Taxation and Regulatory Compliance

How Much Do You Have to Make to File Taxes in Illinois?

Navigate Illinois state income tax obligations. Discover if you must file, what income is considered, and how to complete your return.

Illinois state income tax is a financial obligation for many individuals who reside in or earn income from the state.

Determining Your Illinois Filing Requirement

An individual’s obligation to file an Illinois income tax return, Form IL-1040, is determined by their residency status and income level. Full-year residents must file if they are required to submit a federal income tax return. Even without a federal filing requirement, an Illinois resident must file if their Illinois base income surpasses their total exemption allowance. For the 2024 tax year, the personal exemption amount is $2,775 per individual.
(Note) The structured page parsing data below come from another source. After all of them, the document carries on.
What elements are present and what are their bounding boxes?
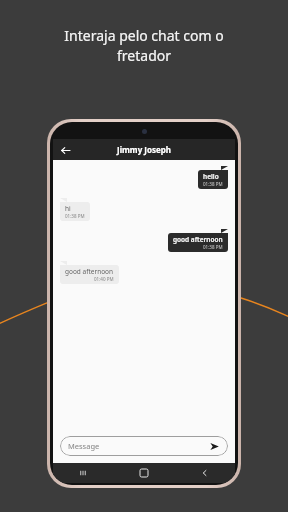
- button[interactable]: good afternoon: [60, 261, 119, 284]
- staticText: Message: [68, 441, 208, 451]
- staticText: good afternoon: [65, 267, 114, 276]
- button[interactable]: Message: [60, 436, 228, 456]
- button[interactable]: good afternoon: [168, 229, 228, 252]
- staticText: hello: [203, 172, 219, 181]
- button[interactable]: Home: [113, 463, 174, 483]
- button[interactable]: Send: [208, 440, 220, 452]
- staticText: good afternoon: [173, 235, 223, 244]
- staticText: hi: [65, 204, 71, 213]
- staticText: Interaja pelo chat com o fretador: [20, 26, 268, 65]
- button[interactable]: Back: [174, 463, 235, 483]
- staticText: 01:38 PM: [203, 244, 223, 250]
- button[interactable]: Recent apps: [53, 463, 113, 483]
- staticText: 01:38 PM: [203, 181, 223, 187]
- button[interactable]: hello: [198, 166, 228, 189]
- button[interactable]: Back: [57, 142, 73, 158]
- staticText: 01:38 PM: [65, 213, 85, 219]
- button[interactable]: hi: [60, 198, 90, 221]
- staticText: 01:40 PM: [94, 276, 114, 282]
- staticText: Jimmy Joseph: [117, 144, 171, 155]
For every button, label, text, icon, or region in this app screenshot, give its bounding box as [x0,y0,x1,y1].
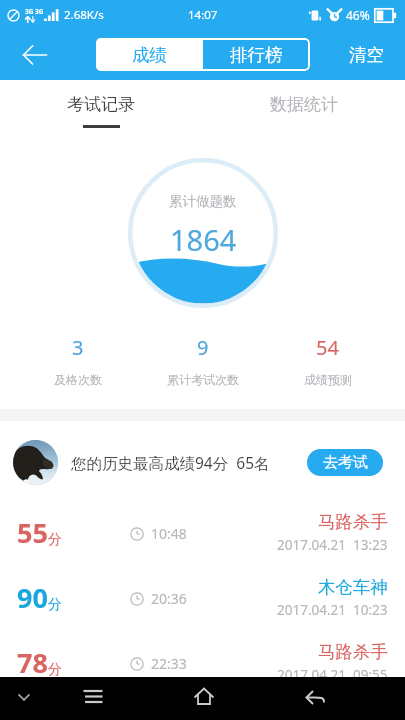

For instance, a single resident under 65 must file if their Illinois income exceeds $2,775, while a married couple with no dependents must file if their income is more than $5,550. Individuals claimed as a dependent on another person’s return also have a filing requirement if their Illinois base income is greater than $2,775 or if they seek a refund of Illinois income tax withheld. Special considerations apply to those 65 or older or who are legally blind, as they receive an additional $1,000 exemption each. However, these exemption allowances are not available for high-income taxpayers whose federal adjusted gross income exceeds $250,000 for single filers or $500,000 for married couples filing jointly.

Part-year residents are required to file Form IL-1040 and Schedule NR if they earned income from any source while residing in Illinois. They must also file if they earned income from Illinois sources during their non-residency period, or if they wish to claim a refund of any Illinois income tax withheld. Non-residents must file an Illinois return if they earned sufficient taxable income from Illinois sources to incur a tax liability. Filing is also necessary for non-residents seeking a refund of any Illinois tax erroneously withheld.
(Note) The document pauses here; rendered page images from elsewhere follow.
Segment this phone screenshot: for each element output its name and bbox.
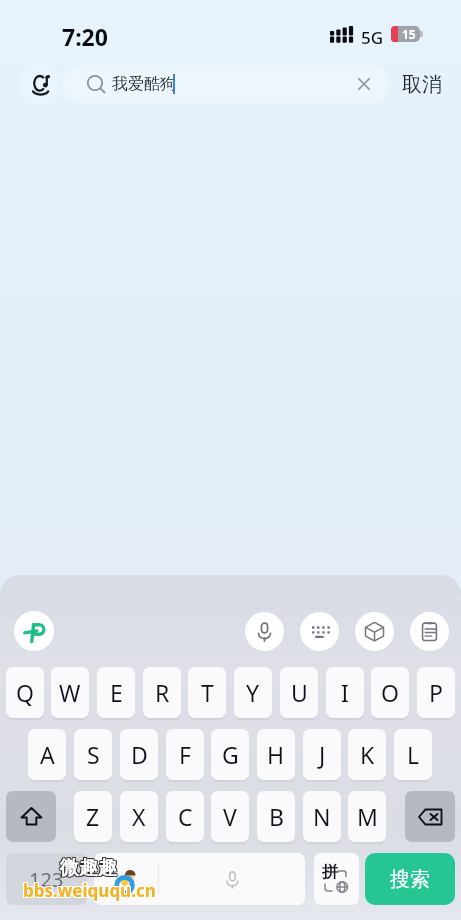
staticText: bbs.weiququ.cn <box>22 878 155 901</box>
staticText: V <box>223 801 237 832</box>
staticText: G <box>222 739 239 770</box>
button[interactable]: X <box>120 791 158 842</box>
staticText: O <box>381 677 399 708</box>
button[interactable]: T <box>188 667 226 718</box>
button[interactable]: Backspace <box>405 791 455 842</box>
staticText: N <box>313 801 331 832</box>
staticText: M <box>357 801 378 832</box>
button[interactable]: Space <box>159 853 305 905</box>
staticText: 搜索 <box>390 867 430 892</box>
button[interactable]: G <box>211 729 249 780</box>
staticText: bbs.weiququ.cn <box>23 880 156 903</box>
staticText: 取消 <box>402 72 442 97</box>
button[interactable]: Keyboard layout <box>300 612 339 651</box>
button[interactable]: B <box>257 791 295 842</box>
button[interactable]: O <box>371 667 409 718</box>
staticText: bbs.weiququ.cn <box>24 878 157 901</box>
button[interactable]: U <box>280 667 318 718</box>
button[interactable]: S <box>74 729 112 780</box>
staticText: 微趣趣 <box>59 855 116 879</box>
button[interactable]: M <box>348 791 386 842</box>
button[interactable]: F <box>166 729 204 780</box>
button[interactable]: Shift <box>6 791 56 842</box>
staticText: 微趣趣 <box>59 856 116 880</box>
button[interactable]: 123 <box>6 853 87 905</box>
staticText: R <box>155 677 170 708</box>
staticText: L <box>407 739 420 770</box>
staticText: 微趣趣 <box>60 855 117 879</box>
button[interactable]: K <box>348 729 386 780</box>
button[interactable]: KuGou <box>18 63 60 105</box>
staticText: D <box>131 739 148 770</box>
button[interactable]: E <box>97 667 135 718</box>
staticText: I <box>341 677 349 708</box>
staticText: 7:20 <box>62 21 108 52</box>
button[interactable]: J <box>303 729 341 780</box>
button[interactable]: V <box>211 791 249 842</box>
staticText: T <box>201 677 214 708</box>
button[interactable]: W <box>51 667 89 718</box>
staticText: W <box>59 677 81 708</box>
button[interactable]: 取消 <box>399 65 445 103</box>
staticText: B <box>269 801 284 832</box>
button[interactable]: I <box>326 667 364 718</box>
staticText: bbs.weiququ.cn <box>23 879 156 902</box>
staticText: P <box>429 677 443 708</box>
button[interactable]: Voice input <box>245 612 284 651</box>
staticText: 我爱酷狗 <box>112 74 176 94</box>
staticText: A <box>40 739 55 770</box>
button[interactable]: Input method <box>14 611 54 651</box>
button[interactable]: L <box>394 729 432 780</box>
button[interactable]: Clipboard <box>410 612 449 651</box>
staticText: bbs.weiququ.cn <box>23 878 156 901</box>
button[interactable]: Emoji <box>94 853 158 905</box>
staticText: 微趣趣 <box>61 857 118 881</box>
staticText: Q <box>16 677 34 708</box>
staticText: bbs.weiququ.cn <box>22 879 155 902</box>
staticText: 123 <box>29 866 64 893</box>
staticText: bbs.weiququ.cn <box>24 880 157 903</box>
staticText: bbs.weiququ.cn <box>24 879 157 902</box>
button[interactable]: H <box>257 729 295 780</box>
button[interactable]: Switch language <box>314 853 359 905</box>
button[interactable]: R <box>143 667 181 718</box>
staticText: 微趣趣 <box>61 855 118 879</box>
staticText: 微趣趣 <box>60 857 117 881</box>
button[interactable]: 我爱酷狗 <box>63 65 389 103</box>
button[interactable]: Q <box>6 667 44 718</box>
staticText: H <box>267 739 285 770</box>
button[interactable]: N <box>303 791 341 842</box>
button[interactable]: 搜索 <box>365 853 455 905</box>
button[interactable]: Clear <box>353 73 375 95</box>
button[interactable]: Y <box>234 667 272 718</box>
staticText: 5G <box>361 26 384 49</box>
staticText: 微趣趣 <box>60 856 117 880</box>
staticText: U <box>291 677 308 708</box>
staticText: bbs.weiququ.cn <box>22 880 155 903</box>
button[interactable]: P <box>417 667 455 718</box>
staticText: C <box>178 801 193 832</box>
button[interactable]: D <box>120 729 158 780</box>
staticText: 微趣趣 <box>61 856 118 880</box>
staticText: J <box>319 739 326 770</box>
staticText: K <box>360 739 375 770</box>
staticText: S <box>87 739 100 770</box>
staticText: Y <box>246 677 260 708</box>
staticText: X <box>132 801 146 832</box>
staticText: 15 <box>402 26 416 42</box>
button[interactable]: C <box>166 791 204 842</box>
button[interactable]: A <box>28 729 66 780</box>
staticText: E <box>110 677 123 708</box>
staticText: F <box>179 739 191 770</box>
staticText: 拼 <box>322 862 338 882</box>
staticText: Z <box>86 801 100 832</box>
staticText: 微趣趣 <box>59 857 116 881</box>
button[interactable]: Stickers <box>355 612 394 651</box>
button[interactable]: Z <box>74 791 112 842</box>
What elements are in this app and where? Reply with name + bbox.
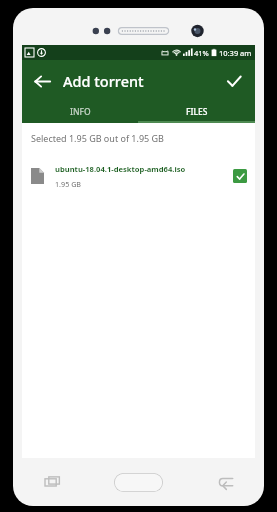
staticText: FILES — [186, 106, 208, 118]
staticText: 1.95 GB — [55, 179, 82, 189]
button[interactable]: Home — [90, 458, 187, 506]
staticText: Add torrent — [63, 71, 144, 91]
staticText: 41% — [194, 48, 209, 58]
button[interactable]: INFO — [22, 101, 138, 123]
button[interactable]: Confirm — [218, 65, 250, 97]
staticText: 10:39 am — [219, 48, 252, 58]
staticText: ubuntu-18.04.1-desktop-amd64.iso — [55, 164, 186, 174]
button[interactable]: Recent apps — [13, 458, 90, 506]
button[interactable]: Selected — [233, 169, 247, 183]
button[interactable]: FILES — [138, 101, 255, 123]
button[interactable]: Back — [26, 65, 58, 97]
staticText: INFO — [70, 106, 91, 118]
button[interactable]: Back — [187, 458, 264, 506]
button[interactable]: ubuntu-18.04.1-desktop-amd64.iso — [22, 158, 255, 194]
staticText: Selected 1.95 GB out of 1.95 GB — [31, 132, 164, 144]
Illinois has reciprocal agreements with Iowa, Kentucky, Michigan, and Wisconsin. This means that wages, salaries, and commissions earned by residents of these states working in Illinois are taxed only by their state of residency, not by Illinois. However, other income from Illinois sources earned by residents of these reciprocal states remains taxable by Illinois.

Understanding Illinois Taxable Income

Illinois income tax calculations begin with an individual’s federal adjusted gross income (AGI), which serves as the starting point. The state then requires certain additions to this federal AGI and permits specific subtractions to arrive at the Illinois base income. This modified income figure is then compared against the filing thresholds.

Common additions to federal AGI for Illinois purposes include a child’s federally tax-exempt interest and dividend income if reported on federal Form 8814. Distributive shares of additions from partnerships, S corporations, trusts, or estates are also added back. Additionally, certain earnings from 529 college savings plans that were not included in federal AGI may need to be added.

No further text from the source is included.